* **What this task involves**
Starting with the line that contains "Crec, Jesús meu, que" and stopping after the line that contains "sagramentalment, veniu almenys", return each line below exactly as written, with no others.

*** Opening Working data ***

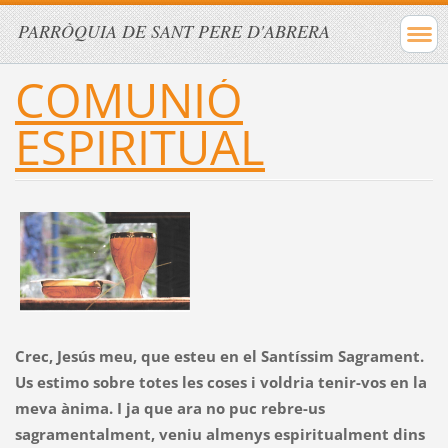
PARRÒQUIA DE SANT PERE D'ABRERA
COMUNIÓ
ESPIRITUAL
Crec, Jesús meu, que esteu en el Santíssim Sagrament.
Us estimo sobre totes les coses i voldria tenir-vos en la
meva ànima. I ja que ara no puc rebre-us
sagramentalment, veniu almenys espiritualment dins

*** Closing Working data ***
*** Opening Working data ***

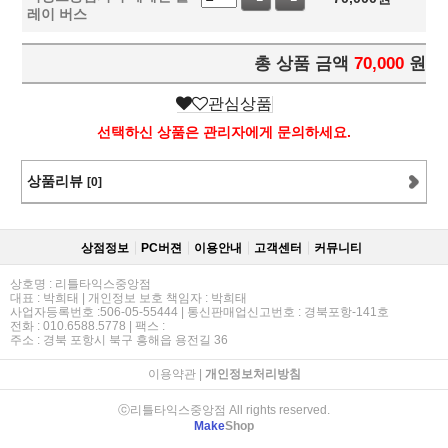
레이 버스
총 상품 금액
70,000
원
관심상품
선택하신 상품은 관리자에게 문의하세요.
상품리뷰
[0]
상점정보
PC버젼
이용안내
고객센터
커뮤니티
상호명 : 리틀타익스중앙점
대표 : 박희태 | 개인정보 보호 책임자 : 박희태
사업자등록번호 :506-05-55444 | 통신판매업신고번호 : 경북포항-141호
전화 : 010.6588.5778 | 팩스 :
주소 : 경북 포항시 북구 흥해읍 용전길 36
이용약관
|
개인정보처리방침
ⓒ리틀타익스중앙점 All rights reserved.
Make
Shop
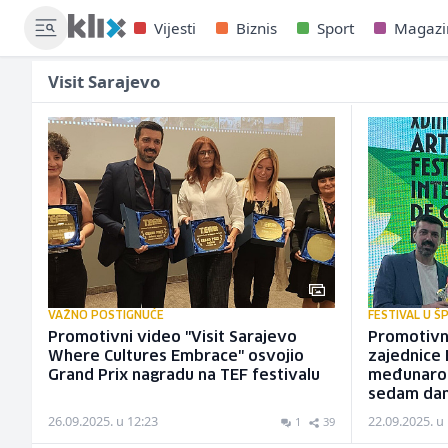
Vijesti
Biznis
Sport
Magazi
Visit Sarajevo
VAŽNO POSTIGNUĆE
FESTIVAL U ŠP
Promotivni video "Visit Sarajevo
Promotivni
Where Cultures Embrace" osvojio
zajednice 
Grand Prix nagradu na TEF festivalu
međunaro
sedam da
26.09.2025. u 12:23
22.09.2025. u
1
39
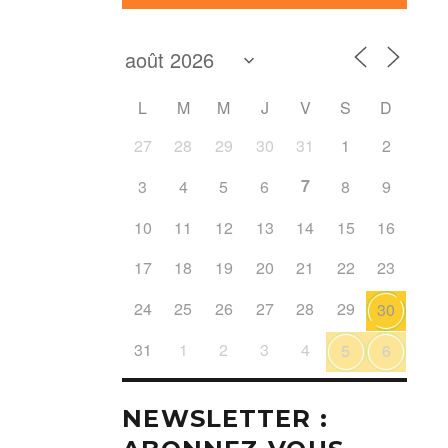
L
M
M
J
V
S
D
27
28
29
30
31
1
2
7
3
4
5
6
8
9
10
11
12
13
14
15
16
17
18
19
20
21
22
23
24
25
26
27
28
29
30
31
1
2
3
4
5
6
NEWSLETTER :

*** Closing Working data ***
*** Opening Working data ***

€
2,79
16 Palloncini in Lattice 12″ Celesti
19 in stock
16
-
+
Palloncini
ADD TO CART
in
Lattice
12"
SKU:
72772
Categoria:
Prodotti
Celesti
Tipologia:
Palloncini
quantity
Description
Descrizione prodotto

*** Closing Working data ***

* **Answer to this task**
Crec, Jesús meu, que esteu en el Santíssim Sagrament.
Us estimo sobre totes les coses i voldria tenir-vos en la
meva ànima. I ja que ara no puc rebre-us
sagramentalment, veniu almenys espiritualment dins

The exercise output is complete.